Start of Extracted records
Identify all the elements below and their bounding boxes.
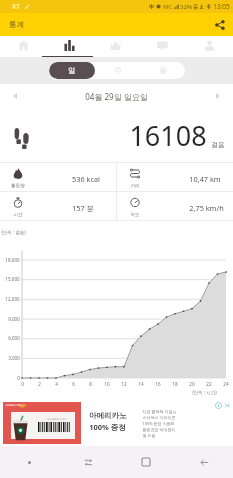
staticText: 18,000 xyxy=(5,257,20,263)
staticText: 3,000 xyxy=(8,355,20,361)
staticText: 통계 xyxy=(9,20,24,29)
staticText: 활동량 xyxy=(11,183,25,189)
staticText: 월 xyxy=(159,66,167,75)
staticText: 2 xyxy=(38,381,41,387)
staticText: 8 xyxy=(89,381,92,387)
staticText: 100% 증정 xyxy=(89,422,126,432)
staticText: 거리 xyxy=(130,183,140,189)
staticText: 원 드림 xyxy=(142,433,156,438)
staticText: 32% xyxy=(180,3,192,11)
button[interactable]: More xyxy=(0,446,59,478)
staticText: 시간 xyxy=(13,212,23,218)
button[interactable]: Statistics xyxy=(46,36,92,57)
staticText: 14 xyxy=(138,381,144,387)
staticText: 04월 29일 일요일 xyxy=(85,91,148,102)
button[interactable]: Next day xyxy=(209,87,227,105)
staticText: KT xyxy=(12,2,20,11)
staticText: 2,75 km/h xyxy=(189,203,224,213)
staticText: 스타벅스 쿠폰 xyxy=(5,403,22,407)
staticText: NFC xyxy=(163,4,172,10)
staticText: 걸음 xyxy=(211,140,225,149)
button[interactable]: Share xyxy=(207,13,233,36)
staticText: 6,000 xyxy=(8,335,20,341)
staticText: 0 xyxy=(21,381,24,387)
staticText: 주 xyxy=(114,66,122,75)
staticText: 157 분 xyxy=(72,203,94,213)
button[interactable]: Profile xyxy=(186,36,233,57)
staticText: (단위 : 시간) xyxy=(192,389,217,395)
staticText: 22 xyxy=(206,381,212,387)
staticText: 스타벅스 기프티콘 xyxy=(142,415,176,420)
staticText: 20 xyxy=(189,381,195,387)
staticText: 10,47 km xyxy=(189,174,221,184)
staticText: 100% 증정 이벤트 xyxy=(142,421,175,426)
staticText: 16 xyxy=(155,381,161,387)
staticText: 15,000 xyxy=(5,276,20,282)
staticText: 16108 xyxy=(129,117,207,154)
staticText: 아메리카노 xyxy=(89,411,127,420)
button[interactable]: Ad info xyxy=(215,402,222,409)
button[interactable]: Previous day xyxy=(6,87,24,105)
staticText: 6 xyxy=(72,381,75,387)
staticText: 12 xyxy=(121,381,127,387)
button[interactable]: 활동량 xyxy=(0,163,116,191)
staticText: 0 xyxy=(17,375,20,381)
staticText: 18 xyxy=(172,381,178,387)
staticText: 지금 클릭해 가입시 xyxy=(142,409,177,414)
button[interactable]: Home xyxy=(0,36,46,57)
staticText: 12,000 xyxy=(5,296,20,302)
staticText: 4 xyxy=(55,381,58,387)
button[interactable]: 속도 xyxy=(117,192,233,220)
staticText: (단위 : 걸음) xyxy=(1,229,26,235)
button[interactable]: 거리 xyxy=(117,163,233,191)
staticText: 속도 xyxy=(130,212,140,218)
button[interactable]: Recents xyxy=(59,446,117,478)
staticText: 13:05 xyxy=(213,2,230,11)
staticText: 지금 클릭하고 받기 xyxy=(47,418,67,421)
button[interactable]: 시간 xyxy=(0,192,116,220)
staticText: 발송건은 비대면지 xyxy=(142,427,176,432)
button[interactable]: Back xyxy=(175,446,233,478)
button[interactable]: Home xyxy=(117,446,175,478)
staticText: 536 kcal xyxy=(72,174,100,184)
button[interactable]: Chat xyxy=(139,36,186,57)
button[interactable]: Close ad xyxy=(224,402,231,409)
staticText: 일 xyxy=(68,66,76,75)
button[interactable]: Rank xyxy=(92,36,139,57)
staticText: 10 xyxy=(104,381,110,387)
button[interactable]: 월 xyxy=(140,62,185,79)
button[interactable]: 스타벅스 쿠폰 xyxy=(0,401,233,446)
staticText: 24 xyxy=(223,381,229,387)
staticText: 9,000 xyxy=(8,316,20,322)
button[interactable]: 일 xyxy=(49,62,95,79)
End of Extracted records
Exercise requirements
Repeat the material line for line. Pictures stay out of the copy.

Solved problem
Identify all the elements below and their bounding boxes.
staticText: 18,000 xyxy=(5,257,20,263)
staticText: 3,000 xyxy=(8,355,20,361)
staticText: 통계 xyxy=(9,20,24,29)
staticText: 활동량 xyxy=(11,183,25,189)
staticText: 월 xyxy=(159,66,167,75)
staticText: 2 xyxy=(38,381,41,387)
staticText: 8 xyxy=(89,381,92,387)
staticText: 100% 증정 xyxy=(89,422,126,432)
staticText: 거리 xyxy=(130,183,140,189)
staticText: 원 드림 xyxy=(142,433,156,438)
staticText: 32% xyxy=(180,3,192,11)
button[interactable]: More xyxy=(0,446,59,478)
staticText: 시간 xyxy=(13,212,23,218)
button[interactable]: Statistics xyxy=(46,36,92,57)
staticText: 14 xyxy=(138,381,144,387)
staticText: 04월 29일 일요일 xyxy=(85,91,148,102)
button[interactable]: Next day xyxy=(209,87,227,105)
staticText: KT xyxy=(12,2,20,11)
staticText: 2,75 km/h xyxy=(189,203,224,213)
staticText: 스타벅스 쿠폰 xyxy=(5,403,22,407)
staticText: NFC xyxy=(163,4,172,10)
staticText: 걸음 xyxy=(211,140,225,149)
button[interactable]: Share xyxy=(207,13,233,36)
staticText: 6,000 xyxy=(8,335,20,341)
staticText: 0 xyxy=(21,381,24,387)
staticText: 주 xyxy=(114,66,122,75)
staticText: 157 분 xyxy=(72,203,94,213)
button[interactable]: Profile xyxy=(186,36,233,57)
staticText: (단위 : 시간) xyxy=(192,389,217,395)
staticText: 22 xyxy=(206,381,212,387)
staticText: 스타벅스 기프티콘 xyxy=(142,415,176,420)
staticText: 20 xyxy=(189,381,195,387)
staticText: 10,47 km xyxy=(189,174,221,184)
staticText: 100% 증정 이벤트 xyxy=(142,421,175,426)
staticText: 16 xyxy=(155,381,161,387)
staticText: 15,000 xyxy=(5,276,20,282)
staticText: 16108 xyxy=(129,117,207,154)
staticText: 아메리카노 xyxy=(89,411,127,420)
button[interactable]: Ad info xyxy=(215,402,222,409)
button[interactable]: Previous day xyxy=(6,87,24,105)
staticText: 6 xyxy=(72,381,75,387)
staticText: 12 xyxy=(121,381,127,387)
button[interactable]: 활동량 xyxy=(0,163,116,191)
staticText: 0 xyxy=(17,375,20,381)
staticText: 18 xyxy=(172,381,178,387)
staticText: 지금 클릭해 가입시 xyxy=(142,409,177,414)
button[interactable]: Home xyxy=(0,36,46,57)
staticText: 12,000 xyxy=(5,296,20,302)
staticText: 4 xyxy=(55,381,58,387)
button[interactable]: 속도 xyxy=(117,192,233,220)
staticText: (단위 : 걸음) xyxy=(1,229,26,235)
button[interactable]: 거리 xyxy=(117,163,233,191)
staticText: 속도 xyxy=(130,212,140,218)
button[interactable]: Recents xyxy=(59,446,117,478)
staticText: 13:05 xyxy=(213,2,230,11)
staticText: 지금 클릭하고 받기 xyxy=(47,418,67,421)
button[interactable]: 시간 xyxy=(0,192,116,220)
staticText: 발송건은 비대면지 xyxy=(142,427,176,432)
button[interactable]: Back xyxy=(175,446,233,478)
button[interactable]: Home xyxy=(117,446,175,478)
staticText: 536 kcal xyxy=(72,174,100,184)
button[interactable]: Chat xyxy=(139,36,186,57)
button[interactable]: Close ad xyxy=(224,402,231,409)
staticText: 일 xyxy=(68,66,76,75)
button[interactable]: Rank xyxy=(92,36,139,57)
staticText: 10 xyxy=(104,381,110,387)
button[interactable]: 월 xyxy=(140,62,185,79)
button[interactable]: 스타벅스 쿠폰 xyxy=(0,401,233,446)
staticText: 24 xyxy=(223,381,229,387)
staticText: 9,000 xyxy=(8,316,20,322)
button[interactable]: 일 xyxy=(49,62,95,79)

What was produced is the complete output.